Adding that all up reveals the difference between a project watch and a nice restored example.
An overhaul can run you in the neighborhood of $100 or more, depending on who you use and what the watch needs. A new crystal can be $30 or more. A fine strap is usually $20 or more. A redial can run you $70 or more... usually more with postage, etc, factored in. So that's $220 plus the acquisition cost of the project watch. If you're crazy enough to pursue original bracelets you can add another $100 or more to the tally.
The moral of the story is to be careful what you buy when you first start collecting. Like most hobbies, buy what you like, not what you think other people like. Don't assume every project watch is a diamond in the rough. Sometimes buying an already-restored watch is the more prudent path to building a nice collection.
With all that said, I recently purchased a project watch for about 2X the cost of my typical project. I bought it from a fellow collector and I figured if someone outbid me then he would make more money and I wouldn't overpay. I ended up winning it - but I was okay with that because it was...
- In a nice case
- with a nice glass crystal
- with a new genuine lizard strap
- with a nicely refinished dial
In other words, I just needed to overhaul it.
The model is a 1957 Cullen. It was produced through 1960. Originally it came on a strap or a bracelet.
By 1960 the strap option was removed and it was a bracelet-only model.
The Cullen was a mid-grade watch in Hamilton's line up. It came with a 10K gold filled bezel and a stainless back. The dial is sterling silver with a butler finish and featured solid 14K gold numerals and dots.
Tucked inside the case is Hamilton's flagship movement, the 22 jewel 12/0 sized 770 grade.
As received, the Cullen reminds me a little of another model from the 1940's called the Dyson. However the Cullen features lines that radiate out of the center of the dial. It's also a little larger than the Dyson.
The stainless steel back is unengraved and looks almost new with a brushed finish. Stainless steel is a great choice for watch cases because it is really tough.
The only distraction on this watch is the crown. It is well worn and will need to be replaced.
The seller listed it as needing to be serviced and I can tell from the timer that it's running several minutes fast per day. The watch is very easy to set, too easy, as there is no resistance whatsoever when turning the crown. I wouldn't be surprised if the watch appears to run slow because the cannon pinion slips. In other words, this watch needs some help.
The dial is a refinish. I can tell this from three things... first, there's a tiny notch on the edge by the 3 marker (you can't really see it in the photo). Second, the line going through the 7 marker isn't perfectly aligned with the marker - but it's close. Third, the finish on the dial looks like a recently refinished dial.
The 770 is a fine movement and easy to work on.

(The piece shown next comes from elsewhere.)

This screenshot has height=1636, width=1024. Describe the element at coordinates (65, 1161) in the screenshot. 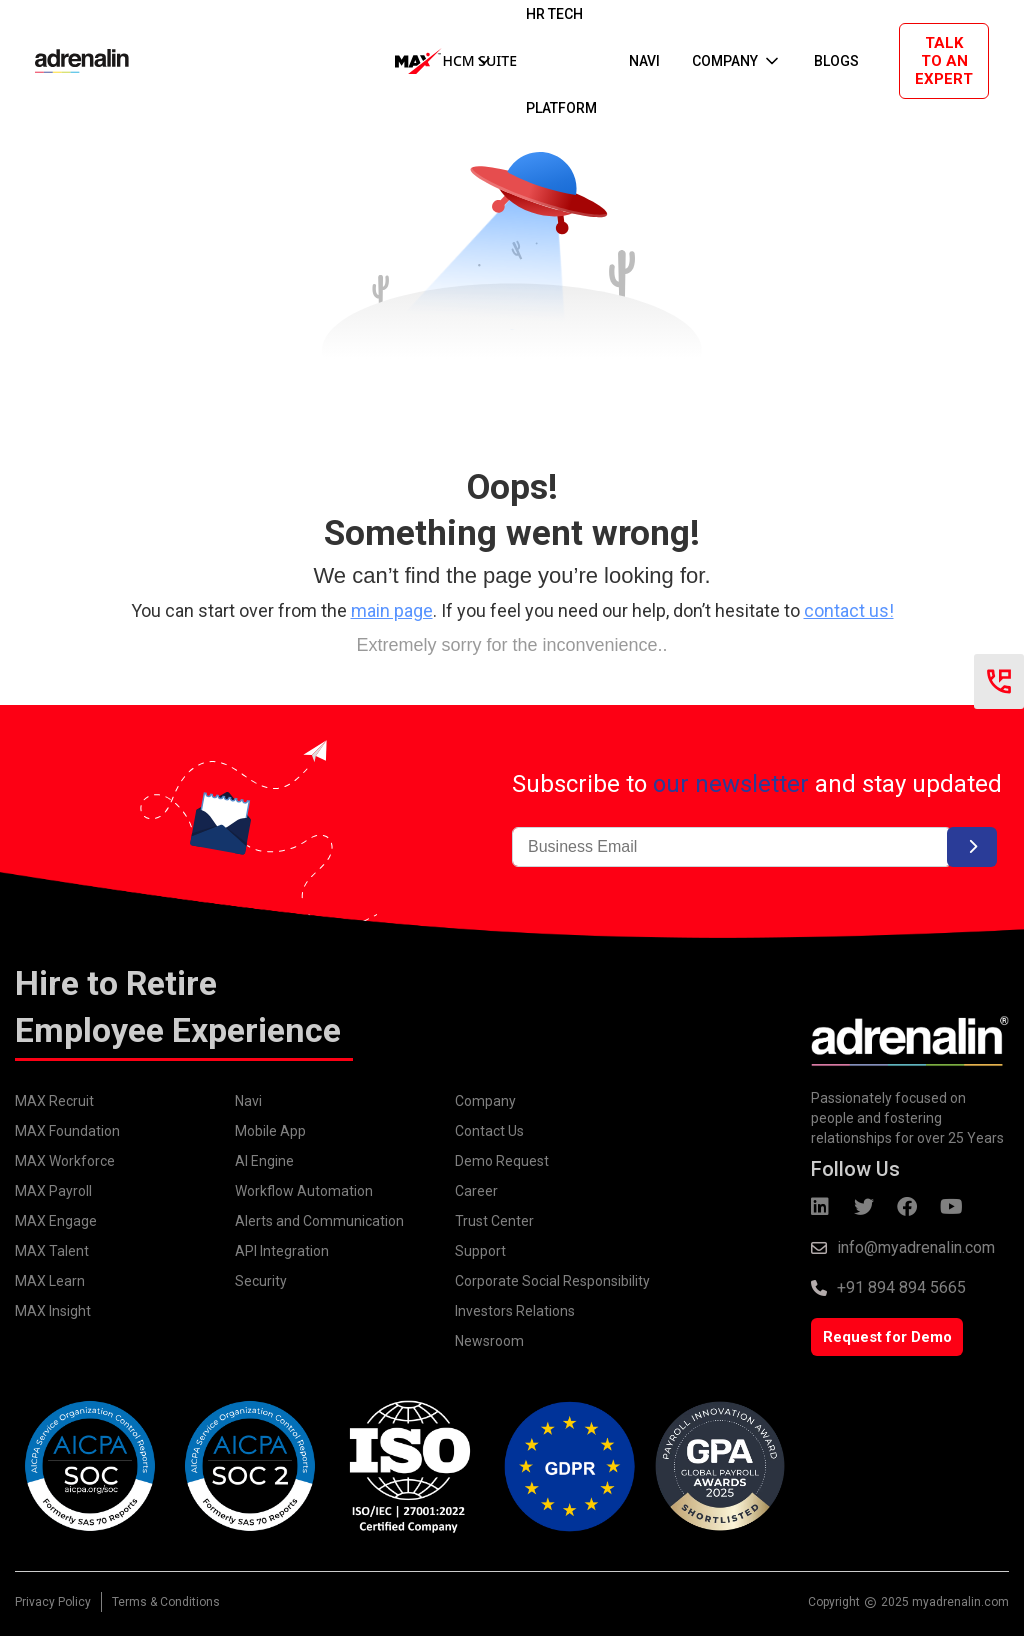

I see `MAX Workforce` at that location.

It will be interesting to see what an overhaul does for it.
Everything is disassembled, cleaned and dried before being reassembled with fresh lubricants.
It's the moment of truth - time to put the balance back on.
Success... still running a little fast but I can tweak the regulator slightly to slow it down a smidgen.
From there it's just a matter of putting the dial and hands back on but I still had to tighten the cannon pinion and fit a new crown.
My finished project watch looks pretty much the same as it did when I received it. However it's now running as well as it looks and the new crown completes the restoration.
As you can see, the new crown is much nicer than the previous version.